## WHAT IS REQUIRED
Return every entry exactly, except for any pictures.

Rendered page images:
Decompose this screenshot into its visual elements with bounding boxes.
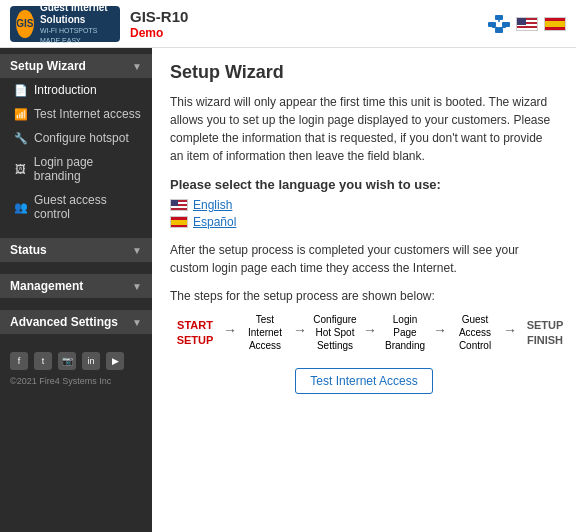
- svg-line-6: [499, 27, 506, 28]
- steps-flow: STARTSETUP → TestInternetAccess → Config…: [170, 313, 558, 352]
- sidebar-section-setup: Setup Wizard ▼ 📄 Introduction 📶 Test Int…: [0, 48, 152, 232]
- after-text: After the setup process is completed you…: [170, 241, 558, 277]
- image-icon: 🖼: [14, 163, 28, 175]
- device-name: GIS-R10: [130, 8, 188, 25]
- logo-text: Guest Internet Solutions WI-FI HOTSPOTS …: [40, 2, 114, 45]
- header: GIS Guest Internet Solutions WI-FI HOTSP…: [0, 0, 576, 48]
- english-link[interactable]: English: [193, 198, 232, 212]
- youtube-icon[interactable]: ▶: [106, 352, 124, 370]
- sidebar-section-management: Management ▼: [0, 268, 152, 304]
- sidebar-item-configure-hotspot[interactable]: 🔧 Configure hotspot: [0, 126, 152, 150]
- copyright-text: ©2021 Fire4 Systems Inc: [10, 376, 142, 386]
- header-icons: [488, 15, 566, 33]
- step-start-label: STARTSETUP: [177, 318, 214, 347]
- chevron-down-icon: ▼: [132, 317, 142, 328]
- sidebar-item-guest-access[interactable]: 👥 Guest access control: [0, 188, 152, 226]
- wrench-icon: 🔧: [14, 132, 28, 145]
- sidebar: Setup Wizard ▼ 📄 Introduction 📶 Test Int…: [0, 48, 152, 532]
- sidebar-title-management[interactable]: Management ▼: [0, 274, 152, 298]
- facebook-icon[interactable]: f: [10, 352, 28, 370]
- twitter-icon[interactable]: t: [34, 352, 52, 370]
- sidebar-item-test-internet[interactable]: 📶 Test Internet access: [0, 102, 152, 126]
- sidebar-title-setup[interactable]: Setup Wizard ▼: [0, 54, 152, 78]
- instagram-icon[interactable]: 📷: [58, 352, 76, 370]
- page-title: Setup Wizard: [170, 62, 558, 83]
- arrow-1: →: [223, 322, 237, 344]
- main-content: Setup Wizard This wizard will only appea…: [152, 48, 576, 532]
- flag-espanol-icon: [170, 216, 188, 228]
- step-test-label: TestInternetAccess: [248, 313, 282, 352]
- step-configure-hotspot: ConfigureHot SpotSettings: [310, 313, 360, 352]
- wifi-icon: 📶: [14, 108, 28, 121]
- device-mode: Demo: [130, 26, 163, 40]
- sidebar-section-status: Status ▼: [0, 232, 152, 268]
- chevron-down-icon: ▼: [132, 281, 142, 292]
- step-guest-access: GuestAccessControl: [450, 313, 500, 352]
- logo-icon: GIS: [16, 10, 34, 38]
- step-configure-label: ConfigureHot SpotSettings: [313, 313, 356, 352]
- svg-rect-3: [495, 28, 503, 33]
- step-login-branding: LoginPageBranding: [380, 313, 430, 352]
- steps-label: The steps for the setup process are show…: [170, 289, 558, 303]
- sidebar-item-introduction[interactable]: 📄 Introduction: [0, 78, 152, 102]
- document-icon: 📄: [14, 84, 28, 97]
- layout: Setup Wizard ▼ 📄 Introduction 📶 Test Int…: [0, 48, 576, 532]
- test-btn-container: Test Internet Access: [170, 368, 558, 394]
- header-left: GIS Guest Internet Solutions WI-FI HOTSP…: [10, 6, 188, 42]
- svg-line-5: [492, 27, 499, 28]
- arrow-5: →: [503, 322, 517, 344]
- arrow-4: →: [433, 322, 447, 344]
- flag-es[interactable]: [544, 17, 566, 31]
- sidebar-footer: f t 📷 in ▶ ©2021 Fire4 Systems Inc: [0, 340, 152, 394]
- linkedin-icon[interactable]: in: [82, 352, 100, 370]
- chevron-down-icon: ▼: [132, 245, 142, 256]
- test-internet-access-button[interactable]: Test Internet Access: [295, 368, 432, 394]
- step-test-internet: TestInternetAccess: [240, 313, 290, 352]
- description-text: This wizard will only appear the first t…: [170, 93, 558, 165]
- sidebar-title-status[interactable]: Status ▼: [0, 238, 152, 262]
- chevron-down-icon: ▼: [132, 61, 142, 72]
- espanol-link[interactable]: Español: [193, 215, 236, 229]
- lang-espanol[interactable]: Español: [170, 215, 558, 229]
- svg-rect-1: [488, 22, 496, 27]
- lang-prompt: Please select the language you wish to u…: [170, 177, 558, 192]
- users-icon: 👥: [14, 201, 28, 214]
- step-guest-label: GuestAccessControl: [459, 313, 491, 352]
- sidebar-section-advanced: Advanced Settings ▼: [0, 304, 152, 340]
- flag-us[interactable]: [516, 17, 538, 31]
- flag-english-icon: [170, 199, 188, 211]
- social-icons: f t 📷 in ▶: [10, 352, 142, 370]
- network-icon[interactable]: [488, 15, 510, 33]
- sidebar-item-login-branding[interactable]: 🖼 Login page branding: [0, 150, 152, 188]
- step-login-label: LoginPageBranding: [385, 313, 425, 352]
- lang-english[interactable]: English: [170, 198, 558, 212]
- logo: GIS Guest Internet Solutions WI-FI HOTSP…: [10, 6, 120, 42]
- step-start: STARTSETUP: [170, 318, 220, 347]
- arrow-3: →: [363, 322, 377, 344]
- svg-rect-2: [502, 22, 510, 27]
- step-finish-label: SETUPFINISH: [527, 318, 564, 347]
- sidebar-title-advanced[interactable]: Advanced Settings ▼: [0, 310, 152, 334]
- svg-rect-0: [495, 15, 503, 20]
- arrow-2: →: [293, 322, 307, 344]
- device-info: GIS-R10 Demo: [130, 8, 188, 40]
- step-finish: SETUPFINISH: [520, 318, 570, 347]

## EXERCISE OUTPUT
Decompose this screenshot into its visual elements with bounding boxes.
- svg-line-6: [499, 27, 506, 28]
- steps-flow: STARTSETUP → TestInternetAccess → Config…: [170, 313, 558, 352]
- sidebar-section-setup: Setup Wizard ▼ 📄 Introduction 📶 Test Int…: [0, 48, 152, 232]
- after-text: After the setup process is completed you…: [170, 241, 558, 277]
- image-icon: 🖼: [14, 163, 28, 175]
- device-name: GIS-R10: [130, 8, 188, 25]
- logo-text: Guest Internet Solutions WI-FI HOTSPOTS …: [40, 2, 114, 45]
- header: GIS Guest Internet Solutions WI-FI HOTSP…: [0, 0, 576, 48]
- english-link[interactable]: English: [193, 198, 232, 212]
- youtube-icon[interactable]: ▶: [106, 352, 124, 370]
- sidebar-section-management: Management ▼: [0, 268, 152, 304]
- sidebar-item-configure-hotspot[interactable]: 🔧 Configure hotspot: [0, 126, 152, 150]
- copyright-text: ©2021 Fire4 Systems Inc: [10, 376, 142, 386]
- header-icons: [488, 15, 566, 33]
- step-start-label: STARTSETUP: [177, 318, 214, 347]
- chevron-down-icon: ▼: [132, 317, 142, 328]
- sidebar-item-guest-access[interactable]: 👥 Guest access control: [0, 188, 152, 226]
- wrench-icon: 🔧: [14, 132, 28, 145]
- sidebar: Setup Wizard ▼ 📄 Introduction 📶 Test Int…: [0, 48, 152, 532]
- sidebar-title-management[interactable]: Management ▼: [0, 274, 152, 298]
- facebook-icon[interactable]: f: [10, 352, 28, 370]
- twitter-icon[interactable]: t: [34, 352, 52, 370]
- sidebar-item-test-internet[interactable]: 📶 Test Internet access: [0, 102, 152, 126]
- sidebar-title-setup[interactable]: Setup Wizard ▼: [0, 54, 152, 78]
- instagram-icon[interactable]: 📷: [58, 352, 76, 370]
- page-title: Setup Wizard: [170, 62, 558, 83]
- arrow-1: →: [223, 322, 237, 344]
- main-content: Setup Wizard This wizard will only appea…: [152, 48, 576, 532]
- flag-espanol-icon: [170, 216, 188, 228]
- step-test-label: TestInternetAccess: [248, 313, 282, 352]
- step-configure-hotspot: ConfigureHot SpotSettings: [310, 313, 360, 352]
- wifi-icon: 📶: [14, 108, 28, 121]
- device-mode: Demo: [130, 26, 163, 40]
- sidebar-section-status: Status ▼: [0, 232, 152, 268]
- chevron-down-icon: ▼: [132, 281, 142, 292]
- step-guest-access: GuestAccessControl: [450, 313, 500, 352]
- logo-icon: GIS: [16, 10, 34, 38]
- step-configure-label: ConfigureHot SpotSettings: [313, 313, 356, 352]
- svg-rect-3: [495, 28, 503, 33]
- step-login-branding: LoginPageBranding: [380, 313, 430, 352]
- steps-label: The steps for the setup process are show…: [170, 289, 558, 303]
- sidebar-item-introduction[interactable]: 📄 Introduction: [0, 78, 152, 102]
- document-icon: 📄: [14, 84, 28, 97]
- layout: Setup Wizard ▼ 📄 Introduction 📶 Test Int…: [0, 48, 576, 532]
- test-btn-container: Test Internet Access: [170, 368, 558, 394]
- header-left: GIS Guest Internet Solutions WI-FI HOTSP…: [10, 6, 188, 42]
- svg-line-5: [492, 27, 499, 28]
- arrow-5: →: [503, 322, 517, 344]
- arrow-4: →: [433, 322, 447, 344]
- flag-es[interactable]: [544, 17, 566, 31]
- sidebar-footer: f t 📷 in ▶ ©2021 Fire4 Systems Inc: [0, 340, 152, 394]
- linkedin-icon[interactable]: in: [82, 352, 100, 370]
- chevron-down-icon: ▼: [132, 245, 142, 256]
- test-internet-access-button[interactable]: Test Internet Access: [295, 368, 432, 394]
- step-test-internet: TestInternetAccess: [240, 313, 290, 352]
- description-text: This wizard will only appear the first t…: [170, 93, 558, 165]
- sidebar-title-status[interactable]: Status ▼: [0, 238, 152, 262]
- chevron-down-icon: ▼: [132, 61, 142, 72]
- espanol-link[interactable]: Español: [193, 215, 236, 229]
- lang-espanol[interactable]: Español: [170, 215, 558, 229]
- svg-rect-1: [488, 22, 496, 27]
- lang-prompt: Please select the language you wish to u…: [170, 177, 558, 192]
- users-icon: 👥: [14, 201, 28, 214]
- step-guest-label: GuestAccessControl: [459, 313, 491, 352]
- sidebar-section-advanced: Advanced Settings ▼: [0, 304, 152, 340]
- flag-us[interactable]: [516, 17, 538, 31]
- flag-english-icon: [170, 199, 188, 211]
- social-icons: f t 📷 in ▶: [10, 352, 142, 370]
- network-icon[interactable]: [488, 15, 510, 33]
- sidebar-item-login-branding[interactable]: 🖼 Login page branding: [0, 150, 152, 188]
- step-login-label: LoginPageBranding: [385, 313, 425, 352]
- lang-english[interactable]: English: [170, 198, 558, 212]
- logo: GIS Guest Internet Solutions WI-FI HOTSP…: [10, 6, 120, 42]
- step-start: STARTSETUP: [170, 318, 220, 347]
- arrow-3: →: [363, 322, 377, 344]
- svg-rect-2: [502, 22, 510, 27]
- step-finish-label: SETUPFINISH: [527, 318, 564, 347]
- sidebar-title-advanced[interactable]: Advanced Settings ▼: [0, 310, 152, 334]
- svg-rect-0: [495, 15, 503, 20]
- arrow-2: →: [293, 322, 307, 344]
- device-info: GIS-R10 Demo: [130, 8, 188, 40]
- step-finish: SETUPFINISH: [520, 318, 570, 347]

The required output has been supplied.